Angolo dell'Autrice:

Be' alla fine sono veramente rinata dalle mie ceneri. In questo mese di lontananza dalla tastiera, ho avuto modo di pensare molto, quindi so di aver fatto la scelta giusta.

Per quanto riguarda le recensioni che ho ricevuto in questo mese sugli avvisi che ho messo su Otherkin e Maledetto Alcool, risponderò a questo tramite messaggio privato, dato che ho intenzione di cancellare i suddetti avvisi.
Per quanto riguarda i messaggi personali che mi sono arrivati, li risponderò prestissimo, senpre tramite messaggio privato ovviamente.
Se non avete capito molto di questa fic, vi consiglio di leggere La vendetta del Mostro, la mia prima fan fiction.

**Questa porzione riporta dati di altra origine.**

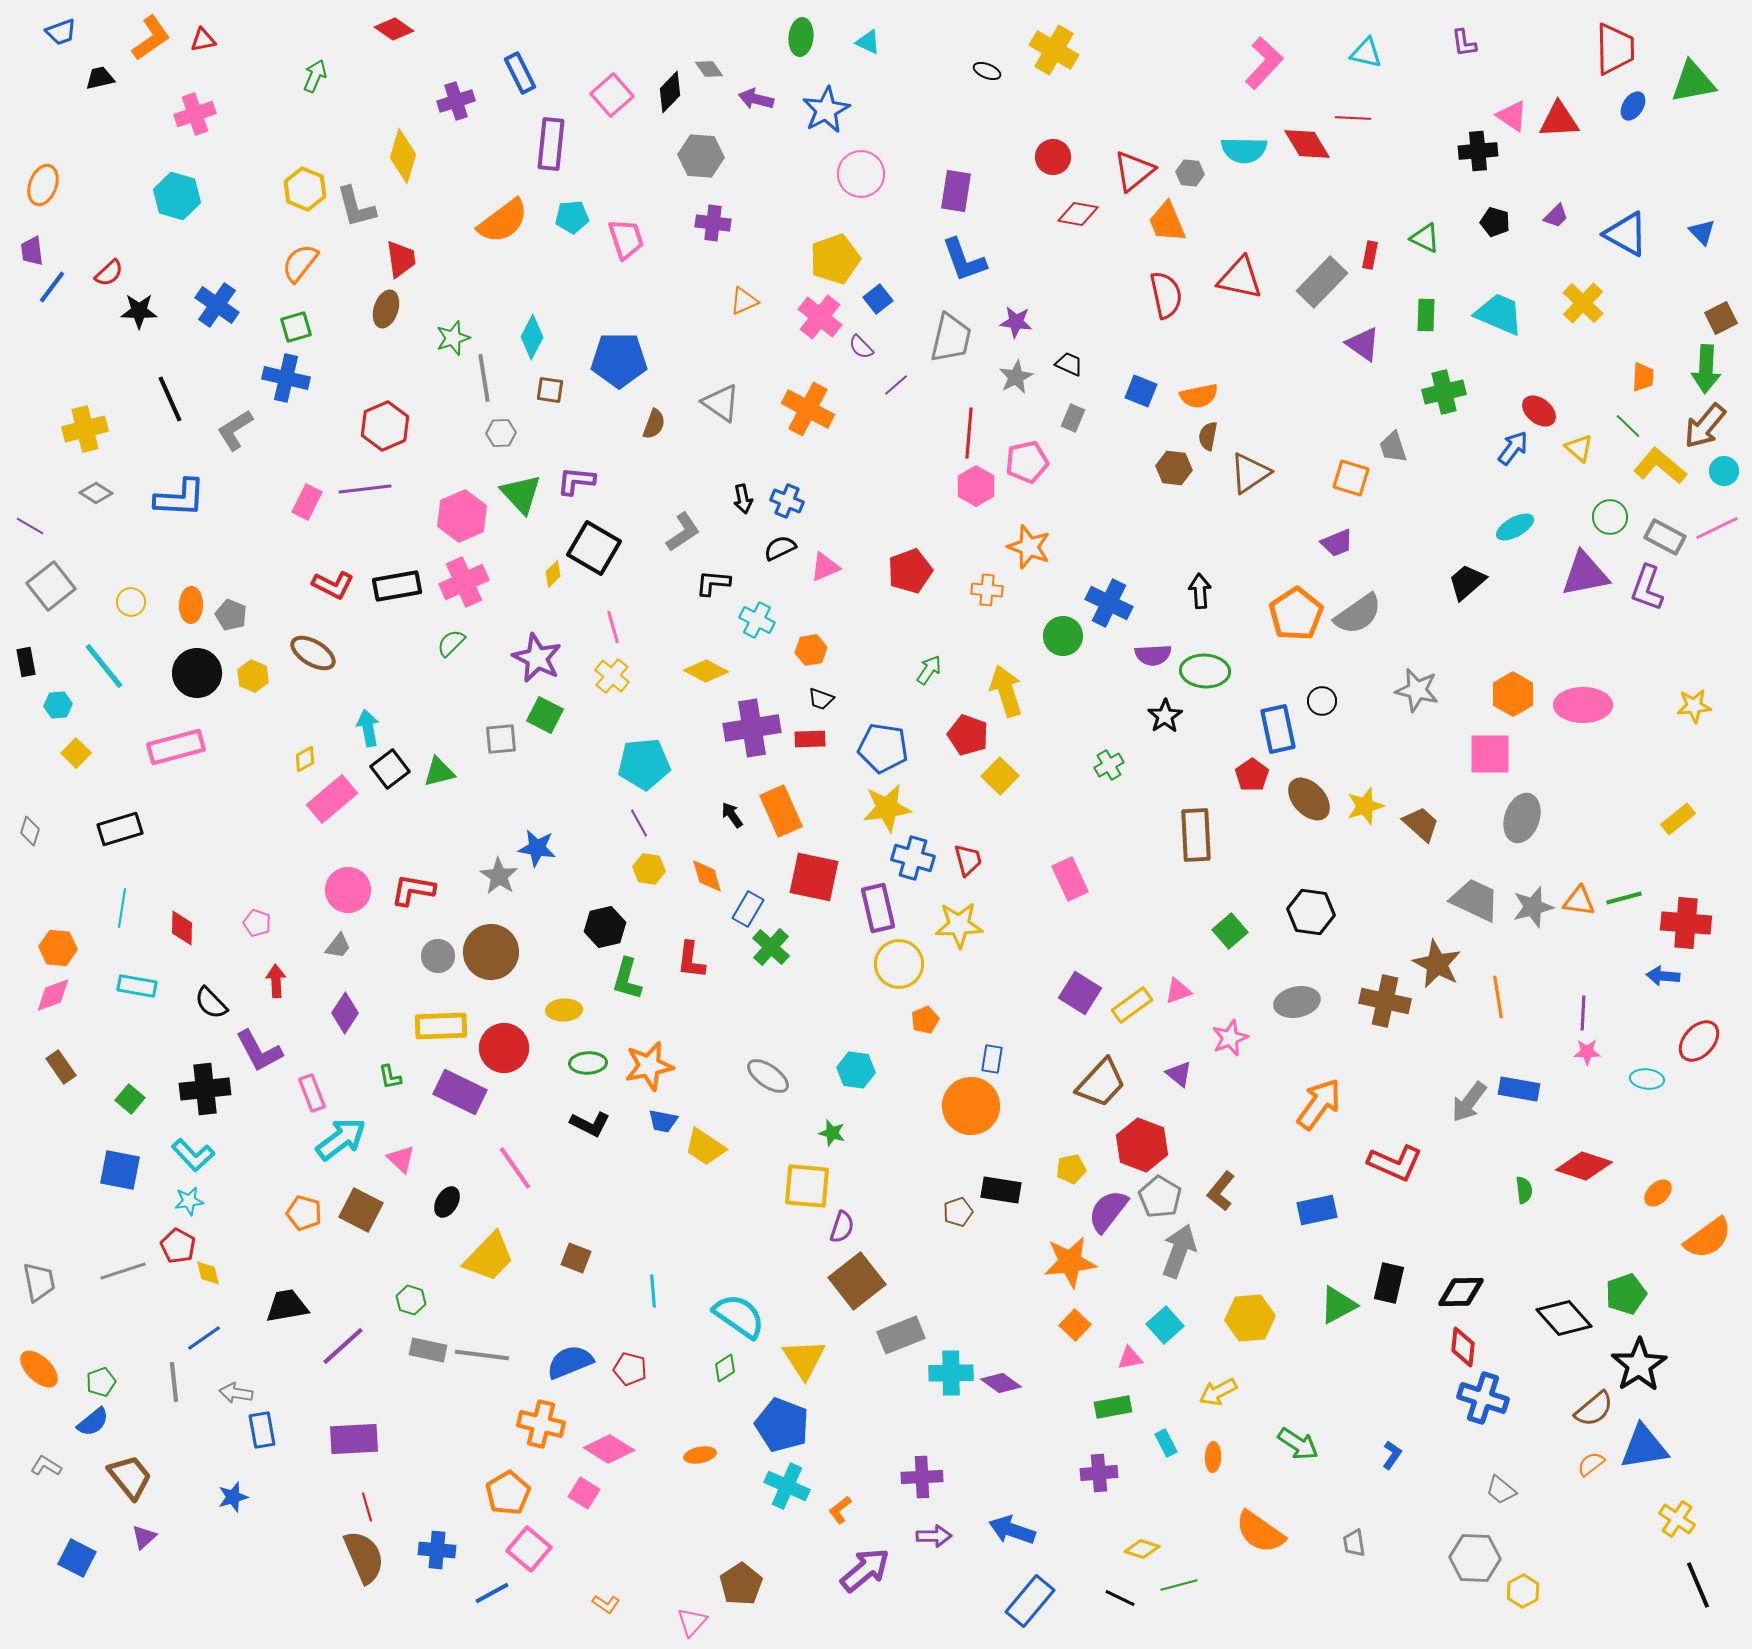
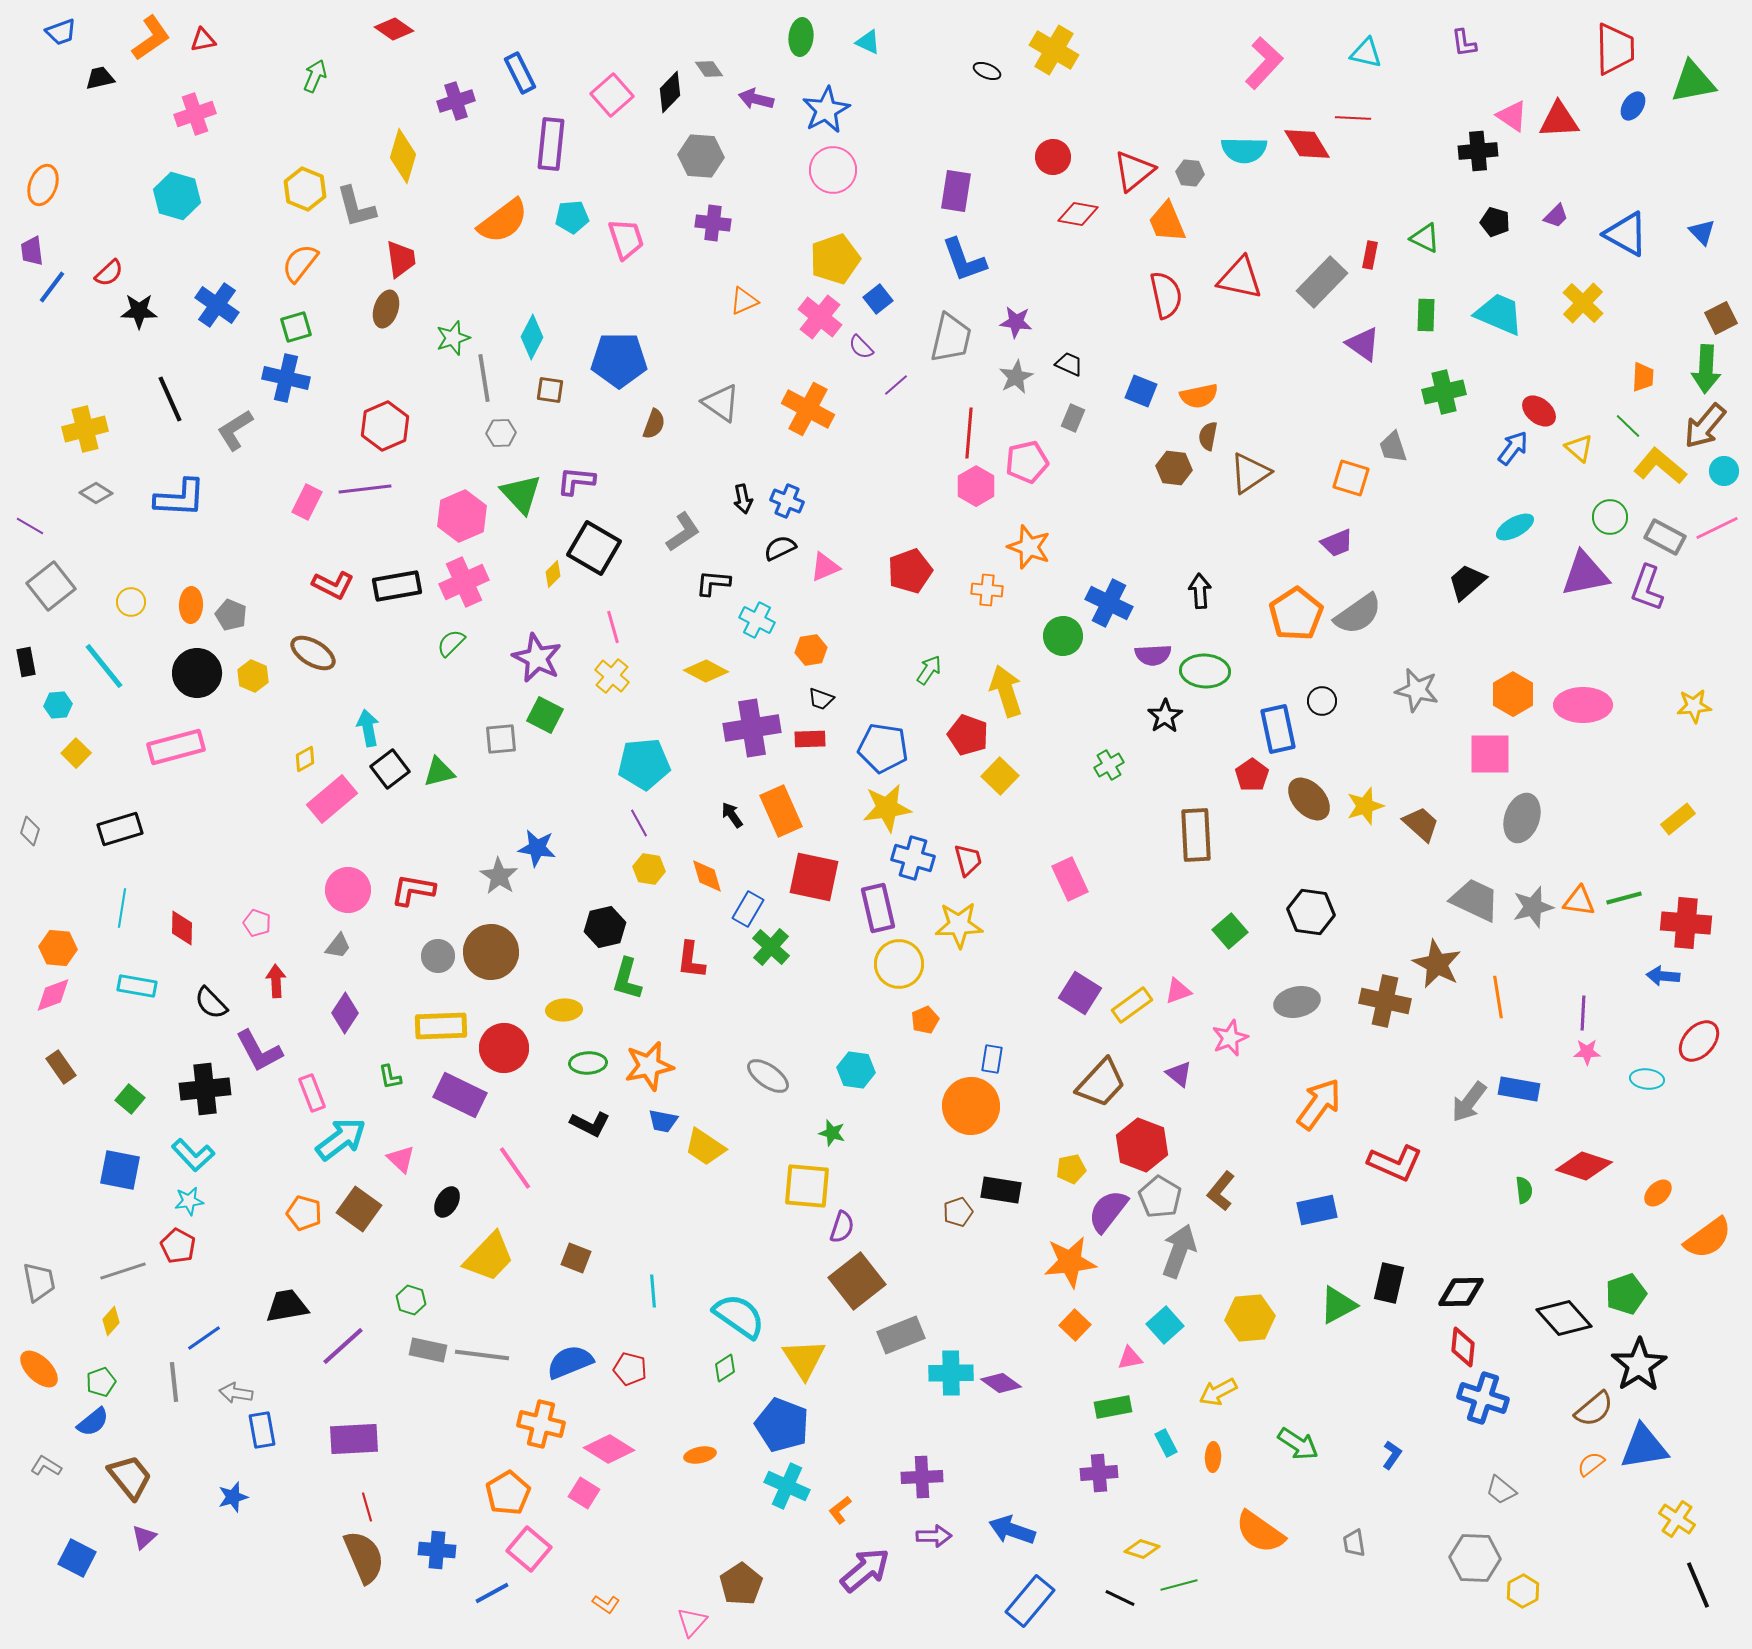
pink circle at (861, 174): moved 28 px left, 4 px up
purple rectangle at (460, 1092): moved 3 px down
brown square at (361, 1210): moved 2 px left, 1 px up; rotated 9 degrees clockwise
yellow diamond at (208, 1273): moved 97 px left, 48 px down; rotated 56 degrees clockwise
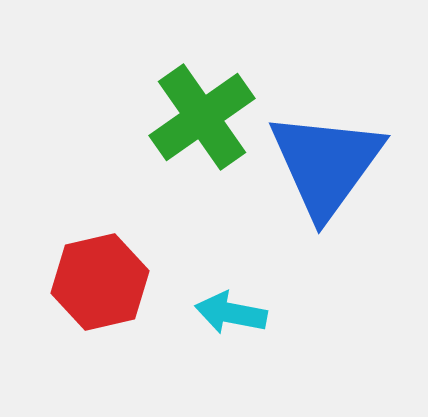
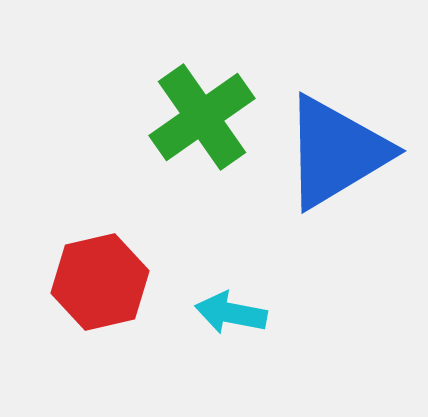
blue triangle: moved 10 px right, 12 px up; rotated 23 degrees clockwise
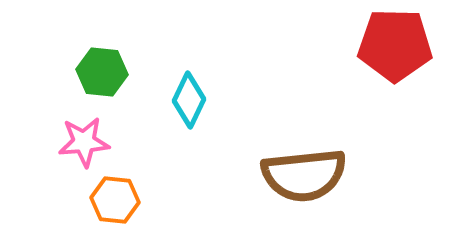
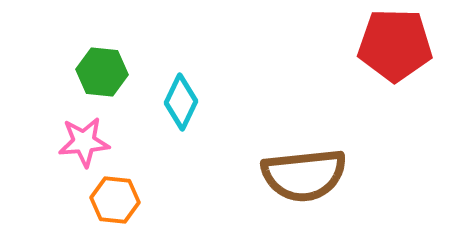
cyan diamond: moved 8 px left, 2 px down
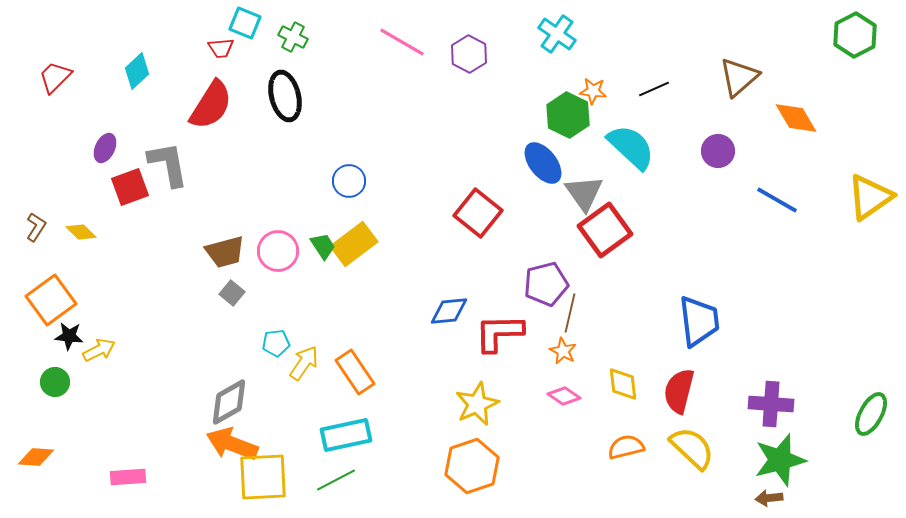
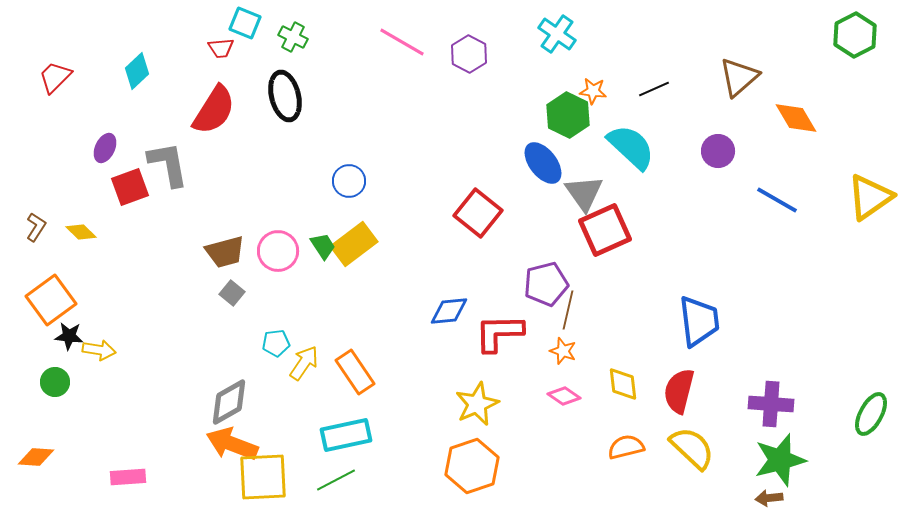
red semicircle at (211, 105): moved 3 px right, 5 px down
red square at (605, 230): rotated 12 degrees clockwise
brown line at (570, 313): moved 2 px left, 3 px up
yellow arrow at (99, 350): rotated 36 degrees clockwise
orange star at (563, 351): rotated 8 degrees counterclockwise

Però un avvertimento: quando l'ho pubblicata scrivevo veramente da schifo quindi, non vi spaventate -.-.
Quest'anno è stato pieno di sorprese per me: all'inizio sono entrata qui per vedere se VERAMENTE valeva la pena di leggere le mie storie. Grazie a voi, che siete la mia famiglia ormai, mi avete fatto capire che l'unica cosa che mi fa sentire viva, utile e felice, in questo mondo pieno di ingiustizie, guerre, odio e dolore, era scrivere.

Semplicemente scrivere.

Mettere nero su bionco storie che la mia mente, il mio cuore e la mia anima partoriscono con l'unico scopo di emozionare chi, sfortunato com'è, si trova a posarci gli occhi.
Grazie con tutto il cuore anche a Marty_Angel, senza la quale io non sarei qui. Lei che mi ha aiutato per la stesura del mio primo capitolo, che mi ha sempre bacchettato per i miei errori e che, sono sicura, continuerà a fare fino alla fine dei suoi e dei miei giorni.
A nome mio e di tutte le persone a cui hai lasciato qualcosa nel cuore, GRAZIE D'ESISTERE <3
Tanti auguri a me, e a voi, per questo anno insieme.
La vostra cara fenice è rinata dalle sue ceneri.